The Elman paper contains one of the first descriptions of Recurrent Neural Networks (RNNs). And because of this, it is one of the most important papers in the development of AI. Here we will take a detailed tour through his 1990 paper: ‘Finding Structure in Time.’ You should find a pdf copy online and follow along for the best experience. As we go through it, you will see he is using a sequence of values — like boolean values, letters or words – to learn to predict other values in the same sequence. It may strike you that learning a sequence of values is not all that different than learning the nearest values in transformer architecture. And when you understand that, you’ll begin to appreciate the importance of this little publication.

Here we will use multiple diagrams, code and even some animations to make your understanding as clear as possible with the smallest amount of time. With that: Here are the goals of this review:

Goal

Introduction

First We will summarize it paragraph by paragraph like a real journal club would. We will consider the three types of data that Elman used to demonstrate the network. Elman first used sequences of binary values that represented an ‘XOR’ circuit. We wil xplain the ‘XOR’ circuit and how Elman represented it. We will try to understand whether his result was trivial or non-trivial. Second, he asked the network to predict letters from strings of letters, designed in a very specific manner. We will explain what he did, why it might seem peculiar today, and how this peculiarity affects
the results.

And third, Elman used sequences of words and asked the network to predict new words. Again, we will go through the details of his experimental design. And we will ask: How was he limited by his computer resources? We also will link to a separate article where we recreate the Elman network in python, and fully explain how to use it to recreate the Elman experiment.

Throughout, we will use diagrams and code to make the explanation as clear as possible. If there is a broader area of background that you might need, then I will provide links to other articles. With these background works, you will have everything to understand RNNs perfectly clearly.

Examine the Paper

In Jeffrey L. Elman’s publication, ” Finding Structure in Time” in Cognitive Science, 1990, he spends much of the introduction describing what we now call recurrent neural networks – just as we did above. And our depiction of this type of network is purposely meant to be exactly parallel with the depictions given in the paper. So we won’t dwell on the introduction any furthers. Elman has 5 more sections before the Conclusions section. These are divided roughly by the types of data he analyzes with his network:

1. Exclusive-Or. Here he gives a string of binary values to the network and asks the network to calculate the XOR value.
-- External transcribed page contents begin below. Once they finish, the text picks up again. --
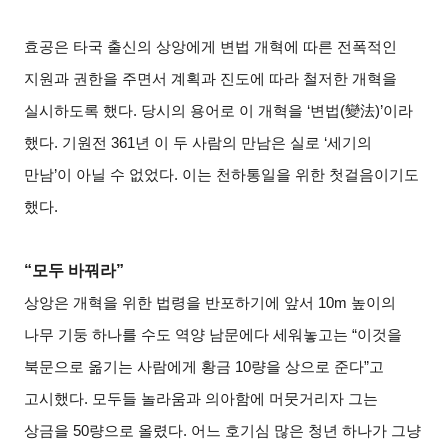
효공은 타국 출신의 상앙에게 변법 개혁에 따른 전폭적인
지원과 권한을 주면서 계획과 진도에 따라 철저한 개혁을
실시하도록 했다. 당시의 용어로 이 개혁을 ‘변법(變法)’이라
했다. 기원전 361년 이 두 사람의 만남은 실로 ‘세기의
만남’이 아닐 수 없었다. 이는 천하통일을 위한 첫걸음이기도
했다.
“모두 바꿔라”
상앙은 개혁을 위한 법령을 반포하기에 앞서 10m 높이의
나무 기둥 하나를 수도 역양 남문에다 세워놓고는 “이것을
북문으로 옮기는 사람에게 황금 10량을 상으로 준다”고
고시했다. 모두들 놀라움과 의아함에 머뭇거리자 그는
상금을 50량으로 올렸다. 어느 호기심 많은 청년 하나가 그냥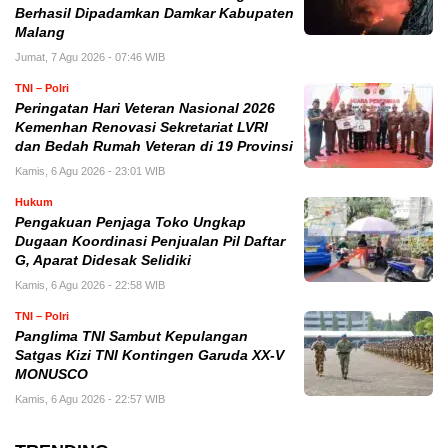
Berhasil Dipadamkan Damkar Kabupaten
Malang
Jumat, 7 Agu 2026 - 07:46 WIB
TNI – Polri
Peringatan Hari Veteran Nasional 2026
Kemenhan Renovasi Sekretariat LVRI
dan Bedah Rumah Veteran di 19 Provinsi
Kamis, 6 Agu 2026 - 23:01 WIB
Hukum
Pengakuan Penjaga Toko Ungkap
Dugaan Koordinasi Penjualan Pil Daftar
G, Aparat Didesak Selidiki
Kamis, 6 Agu 2026 - 22:58 WIB
TNI – Polri
Panglima TNI Sambut Kepulangan
Satgas Kizi TNI Kontingen Garuda XX-V
MONUSCO
Kamis, 6 Agu 2026 - 22:57 WIB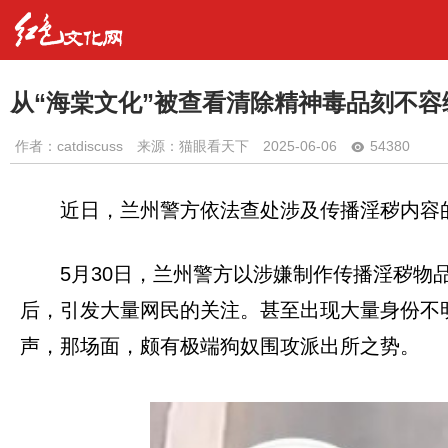
从“海棠文化”被查看清除精神毒品刻不容
作者：
catdiscuss
来源：猫眼看天下
2025-06-06
54380
近日，兰州警方依法查处涉及传播淫秽内容的
5月30日，兰州警方以涉嫌制作传播淫秽物
后，引发大量网民的关注。甚至出现大量身份不
声，那场面，颇有极端狗奴围攻派出所之势。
2. Structure in Letter Sequences. Here he asks whether the memory is sufficient for a more complex sequence than XOR. He provided 6 letters consisting of consonants and vowels formed with certain rules. There were represented by 6-bit values. The network was asked to predict the next letter.

3. Discovering the Notion
“Word.” In this section the task becomes still more complex, using letters to form words and asking the network to predict the next letter.

4. Discovering Lexical
Classes from Word Order. In this section, Elman tests whether the network can predict word order. He divides words into classes and found that although the network was poor at finding perfect recall of word order, it could predict word classes: It could learn verbs, and could learn that some require direct objects, while for others the direct object is optional: ‘Mom ate an apple’ and ‘Mom ate’ is an example.

5. Types, Tokens and Structured Representations. In this section he talks about the internal representations of symbols and how these differ in traditional computer systems and PDP (neural network) systems.

Section 1. Exclusive-Or

If you examined the python implementation of Elman’s RNN (link) you will see that it works quite will at the XOR task. It takes in a sequence of numbers and learns the XOR pattern. This is a little magical: We don’t instruct it to remember a pattern, we just feed it ones and zeros. It learns the pattern on its own. This is, I think, what Elman was thinking when he said the RNN was an internal representation of time. The network captures the pattern. Then it gives it back in predictions.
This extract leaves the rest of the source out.